Corduroy Frog Posted October 10, 2018 Author Report Share Posted October 10, 2018 Thanks for the responses. In the event none of the CAS or FAR prompts such as reclassification, may the contractor do so unprompted and of his/her own volition? "Here2Help" thanks for the conversation. We have explored many alternatives, but the executive salary is the elephant in the room. Officer contends that the SBA is requiring payment over and above everyone else in the company. Link to comment Share on other sites More sharing options...
Retreadfed Posted October 12, 2018 Report Share Posted October 12, 2018 CR, are you talking about an 8(a) contractor? Link to comment Share on other sites More sharing options...
Corduroy Frog Posted November 6, 2018 Author Report Share Posted November 6, 2018 Retread, we are indeed talking about an 8(a) contractor. Since I brought the subject up, the situation has gotten even worse. SBA is telling the owner that she must pay herself more than absolutely anyone who works in her company and gets a W-2. Contractor has maybe a half dozen employees who are I.T. specialists, such as CyberSecurity Architects, Oracle Database Engineers, and the like. One of these makes in excess of $180,000 per year. In spite of these high-level employees (the cost of whom are covered by contract revenue), there are not enough contracts to support an indirect salary of $185,000 without the company incurring a loss. $185,000 is more than all other indirect costs combined. Why would SBA want to insist that this contractor incur a loss by requiring the owner to pay herself this much? Link to comment Share on other sites More sharing options...
Retreadfed Posted November 6, 2018 Report Share Posted November 6, 2018 CF, look at 13 CFR 124.106(e)(3). It might provide you with a way out. Link to comment Share on other sites More sharing options...

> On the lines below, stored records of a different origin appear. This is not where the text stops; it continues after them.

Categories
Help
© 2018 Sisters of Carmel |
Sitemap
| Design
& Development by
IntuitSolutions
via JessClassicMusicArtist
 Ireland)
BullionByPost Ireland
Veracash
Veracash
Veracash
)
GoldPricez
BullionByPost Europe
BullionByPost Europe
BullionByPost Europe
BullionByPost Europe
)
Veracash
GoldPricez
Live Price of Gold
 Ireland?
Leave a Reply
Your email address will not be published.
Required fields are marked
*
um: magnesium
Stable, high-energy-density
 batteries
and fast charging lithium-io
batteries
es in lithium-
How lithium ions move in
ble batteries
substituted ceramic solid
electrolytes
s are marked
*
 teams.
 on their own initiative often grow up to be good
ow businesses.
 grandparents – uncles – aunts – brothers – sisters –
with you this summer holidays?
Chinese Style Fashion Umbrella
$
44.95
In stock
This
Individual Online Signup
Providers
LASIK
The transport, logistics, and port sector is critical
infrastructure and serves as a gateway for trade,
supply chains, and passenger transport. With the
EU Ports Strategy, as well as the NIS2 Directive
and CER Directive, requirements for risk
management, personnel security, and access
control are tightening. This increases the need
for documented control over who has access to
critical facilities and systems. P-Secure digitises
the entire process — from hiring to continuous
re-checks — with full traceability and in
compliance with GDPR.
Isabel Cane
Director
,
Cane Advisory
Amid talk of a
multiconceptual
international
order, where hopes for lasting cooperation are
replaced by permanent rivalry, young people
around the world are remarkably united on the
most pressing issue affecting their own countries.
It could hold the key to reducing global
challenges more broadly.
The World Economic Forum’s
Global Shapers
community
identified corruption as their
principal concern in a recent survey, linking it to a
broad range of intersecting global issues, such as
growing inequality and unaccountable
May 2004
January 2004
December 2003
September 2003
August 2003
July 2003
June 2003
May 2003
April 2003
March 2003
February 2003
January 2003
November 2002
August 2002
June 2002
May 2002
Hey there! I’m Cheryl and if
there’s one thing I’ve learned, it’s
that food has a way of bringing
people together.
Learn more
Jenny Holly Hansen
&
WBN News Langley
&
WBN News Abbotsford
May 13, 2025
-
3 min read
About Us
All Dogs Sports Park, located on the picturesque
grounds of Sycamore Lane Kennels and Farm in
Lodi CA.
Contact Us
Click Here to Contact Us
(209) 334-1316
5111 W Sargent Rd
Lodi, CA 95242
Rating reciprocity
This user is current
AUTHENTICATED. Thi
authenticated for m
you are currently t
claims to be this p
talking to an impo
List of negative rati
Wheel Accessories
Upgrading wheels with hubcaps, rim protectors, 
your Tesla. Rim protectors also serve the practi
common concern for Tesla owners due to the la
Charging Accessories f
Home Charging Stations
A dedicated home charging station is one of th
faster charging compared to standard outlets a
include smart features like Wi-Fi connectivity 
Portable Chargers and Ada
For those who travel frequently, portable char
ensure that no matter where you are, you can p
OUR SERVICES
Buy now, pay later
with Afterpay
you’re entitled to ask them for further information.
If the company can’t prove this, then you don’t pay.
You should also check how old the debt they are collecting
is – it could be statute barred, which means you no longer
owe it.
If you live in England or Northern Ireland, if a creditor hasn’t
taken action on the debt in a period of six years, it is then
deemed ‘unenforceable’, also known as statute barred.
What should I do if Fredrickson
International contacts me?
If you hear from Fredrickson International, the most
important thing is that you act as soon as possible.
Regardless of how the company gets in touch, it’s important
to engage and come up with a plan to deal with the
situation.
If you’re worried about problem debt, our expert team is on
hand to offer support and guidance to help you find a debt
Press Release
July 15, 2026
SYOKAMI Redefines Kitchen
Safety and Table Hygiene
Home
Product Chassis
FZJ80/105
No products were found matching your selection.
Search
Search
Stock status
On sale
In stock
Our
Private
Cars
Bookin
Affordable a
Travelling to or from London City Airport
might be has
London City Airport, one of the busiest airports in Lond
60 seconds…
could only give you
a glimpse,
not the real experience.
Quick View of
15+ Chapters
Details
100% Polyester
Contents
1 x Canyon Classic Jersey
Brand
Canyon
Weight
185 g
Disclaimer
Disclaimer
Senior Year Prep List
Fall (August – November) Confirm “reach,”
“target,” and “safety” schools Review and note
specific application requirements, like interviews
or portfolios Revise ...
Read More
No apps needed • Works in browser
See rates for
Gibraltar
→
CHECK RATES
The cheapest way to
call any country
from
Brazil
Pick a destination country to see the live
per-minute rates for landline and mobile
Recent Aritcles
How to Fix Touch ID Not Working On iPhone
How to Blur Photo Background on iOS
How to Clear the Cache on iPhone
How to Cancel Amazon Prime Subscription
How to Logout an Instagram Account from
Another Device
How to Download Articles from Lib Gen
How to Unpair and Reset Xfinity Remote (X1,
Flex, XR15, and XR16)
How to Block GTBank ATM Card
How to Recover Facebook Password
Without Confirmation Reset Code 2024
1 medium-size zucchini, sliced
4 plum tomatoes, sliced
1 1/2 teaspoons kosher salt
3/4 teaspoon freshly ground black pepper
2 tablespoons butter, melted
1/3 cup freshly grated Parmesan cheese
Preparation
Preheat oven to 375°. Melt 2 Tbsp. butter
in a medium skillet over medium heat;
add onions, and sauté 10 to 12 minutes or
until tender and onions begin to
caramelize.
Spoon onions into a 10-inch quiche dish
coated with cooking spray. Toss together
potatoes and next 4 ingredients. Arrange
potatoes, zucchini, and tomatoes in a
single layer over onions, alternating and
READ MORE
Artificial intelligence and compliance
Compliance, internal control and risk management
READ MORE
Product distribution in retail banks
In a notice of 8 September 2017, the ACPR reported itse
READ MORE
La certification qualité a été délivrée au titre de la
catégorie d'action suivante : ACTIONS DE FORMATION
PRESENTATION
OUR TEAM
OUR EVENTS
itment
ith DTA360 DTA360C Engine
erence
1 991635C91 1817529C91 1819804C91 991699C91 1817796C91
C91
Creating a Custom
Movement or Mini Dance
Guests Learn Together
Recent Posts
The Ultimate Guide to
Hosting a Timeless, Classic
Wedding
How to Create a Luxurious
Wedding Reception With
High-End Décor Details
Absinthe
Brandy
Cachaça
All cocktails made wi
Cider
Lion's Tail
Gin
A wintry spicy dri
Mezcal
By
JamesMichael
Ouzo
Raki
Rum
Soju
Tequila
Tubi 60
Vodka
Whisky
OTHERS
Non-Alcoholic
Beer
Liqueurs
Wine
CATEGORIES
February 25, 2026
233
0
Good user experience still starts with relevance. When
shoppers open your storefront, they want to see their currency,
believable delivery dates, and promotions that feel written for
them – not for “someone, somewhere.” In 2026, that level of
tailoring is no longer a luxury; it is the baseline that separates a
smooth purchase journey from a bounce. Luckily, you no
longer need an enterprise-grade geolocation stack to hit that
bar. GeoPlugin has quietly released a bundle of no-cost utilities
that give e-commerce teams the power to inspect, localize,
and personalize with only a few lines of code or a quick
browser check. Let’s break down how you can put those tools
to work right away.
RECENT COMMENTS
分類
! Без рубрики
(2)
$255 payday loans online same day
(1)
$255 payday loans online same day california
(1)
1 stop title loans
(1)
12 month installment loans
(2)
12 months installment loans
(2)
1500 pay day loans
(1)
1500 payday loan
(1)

Matthew Fleharty Posted November 6, 2018 Report Share Posted November 6, 2018 3 hours ago, Corduroy Frog said: SBA is telling the owner that she must pay herself more than absolutely anyone who works in her company and gets a W-2. Has the SBA cited a rule for this? There are CEOs in the commercial world that earn $1 salaries: https://www.forbes.com/sites/robertwood/2014/04/05/tax-smart-billionaires-who-work-for-1/#317c744edfee Link to comment Share on other sites More sharing options...
Corduroy Frog Posted November 7, 2018 Author Report Share Posted November 7, 2018 Very helpful, Retread. Thank you. Link to comment Share on other sites More sharing options...
Corduroy Frog Posted November 7, 2018 Author Report Share Posted November 7, 2018 Matthew, thanks for your response, but the Forbes examples are all in the commercial world. The contractor in question is a disadvantaged government contractor. Link to comment Share on other sites More sharing options...
Matthew Fleharty Posted November 7, 2018 Report Share Posted November 7, 2018 What's the law/rule they cited? Or did they cite one? If so, can you provide it here? Link to comment Share on other sites More sharing options...
ji20874 Posted November 7, 2018 Report Share Posted November 7, 2018 Possibly, this is not a matter of cost allowability or anything like that -- rather, may be a matter of the 8(a) concern's qualification as a disadvantaged business -- is it a valid SDB that is eligible to participate in the 8(a) program, or is it a fraud or front? If this is the nature of the SBA inquiry, well, the SBA has to make this decision, and it will have nothing to do with cost allowability. Link to comment Share on other sites More sharing options...
C Culham Posted November 7, 2018 Report Share Posted November 7, 2018 CF - Do not overlook 13 CFR 124.112(d) Link to comment Share on other sites More sharing options...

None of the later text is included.